HT: Your fans feel that you have mastered the art of the tabla recital like no one else. How do you feel about that?
Hussain: I do not believe in the phrase “mastering”, as my father Ustaad Alla Rakha Khan ji always said, “Kabhi bhi guru banne ki koshish mat karna, be a shishya throughout”, for there is always so much to learn at every step. It is my eternal optimism to carry on with the quest to learn more. The very thought that one has achieved and learnt everything amounts to quitting. Thus, I want to be a student all through and learn till my lastbreath.
HT: Who all, amongst the different doyens of the Indian classical music, have inspired you?
Hussain: Every single person whom I have been associated with — directly or indirectly — has inspired me. There is no first and second, but of course, my father Ustaad Alla Rakha Khan ji was my guru who taught me the first step and gave me everything as a son and a disciple. I learnt ‘dhamaal sitting’ with him and with that, my ability moved further. My riyaaz and performances with the Indian classical vocalists and instrumentalists helped me evolve at every step. An action and expression of Pandit Shiv Kumar Sharma on stage gave me a new insight while every look from Ali Akbar Khan ji conveyed that which words cannot.

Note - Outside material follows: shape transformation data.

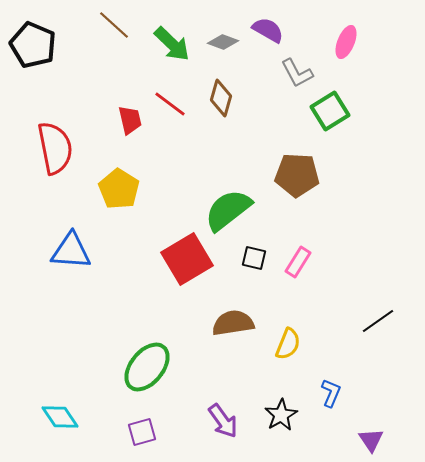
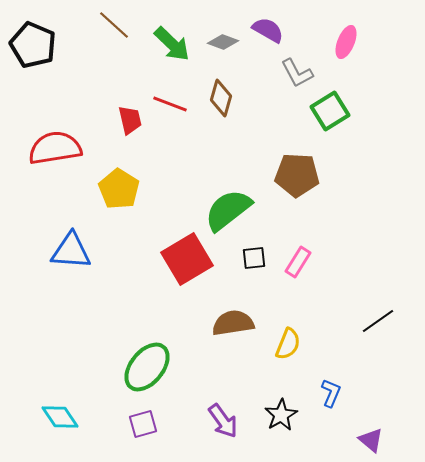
red line: rotated 16 degrees counterclockwise
red semicircle: rotated 88 degrees counterclockwise
black square: rotated 20 degrees counterclockwise
purple square: moved 1 px right, 8 px up
purple triangle: rotated 16 degrees counterclockwise
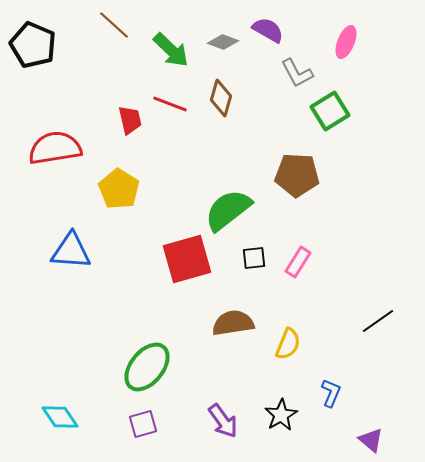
green arrow: moved 1 px left, 6 px down
red square: rotated 15 degrees clockwise
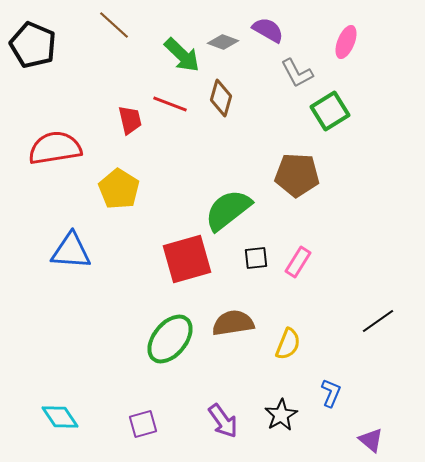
green arrow: moved 11 px right, 5 px down
black square: moved 2 px right
green ellipse: moved 23 px right, 28 px up
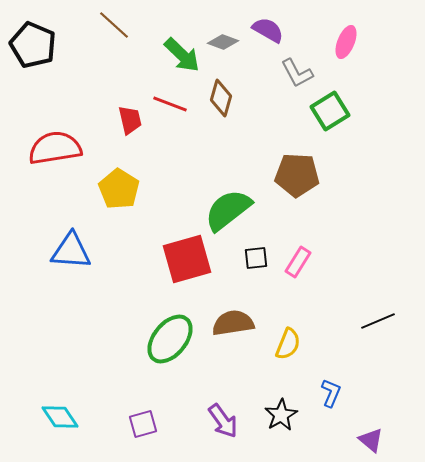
black line: rotated 12 degrees clockwise
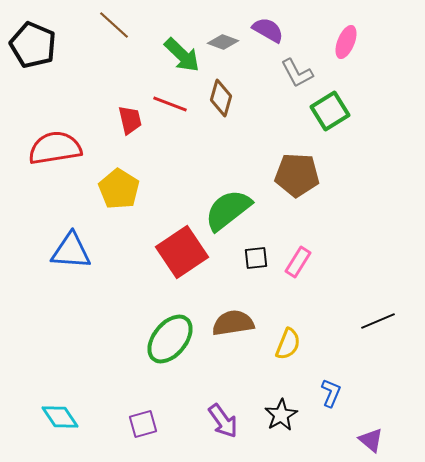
red square: moved 5 px left, 7 px up; rotated 18 degrees counterclockwise
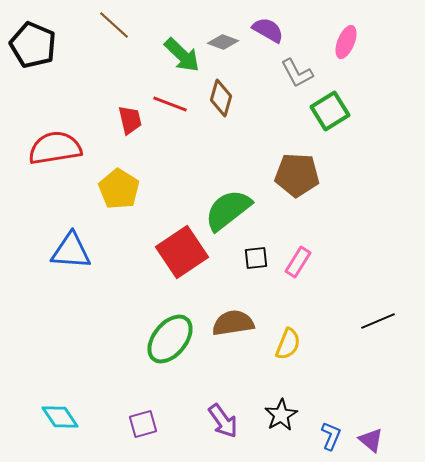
blue L-shape: moved 43 px down
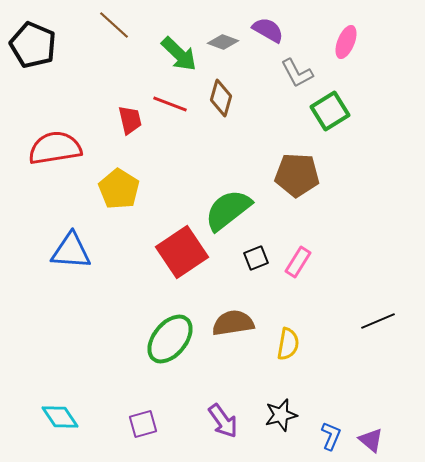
green arrow: moved 3 px left, 1 px up
black square: rotated 15 degrees counterclockwise
yellow semicircle: rotated 12 degrees counterclockwise
black star: rotated 16 degrees clockwise
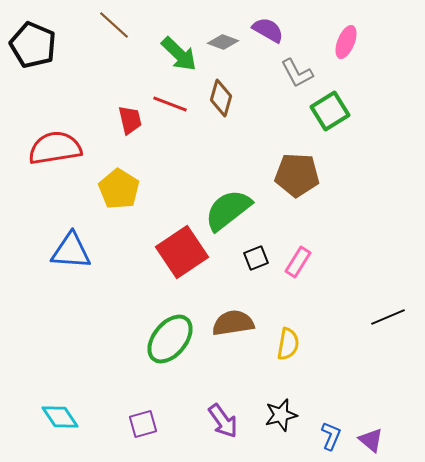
black line: moved 10 px right, 4 px up
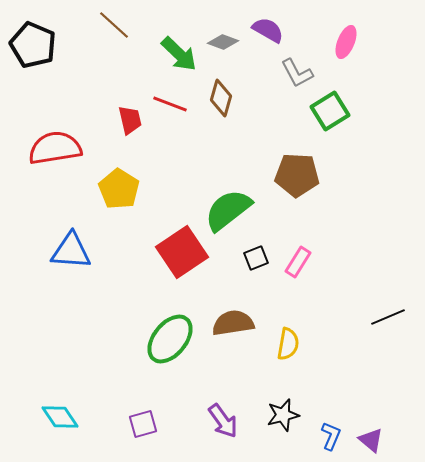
black star: moved 2 px right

HT: What words are close to your heart?
Hussain: Though there were numerous occasions when people touched my heart, but I always remember the words of Krishan Maharaj ji, the greatest tabla player from the Banaras gharana. During a concert, someone wished him good luck saying he would enthrall the audience like previous occasions, to which he said, “Dekhtein hein aaj tabla kya kehta hai,” which meant that every day and every performance is a new beginning for an artist.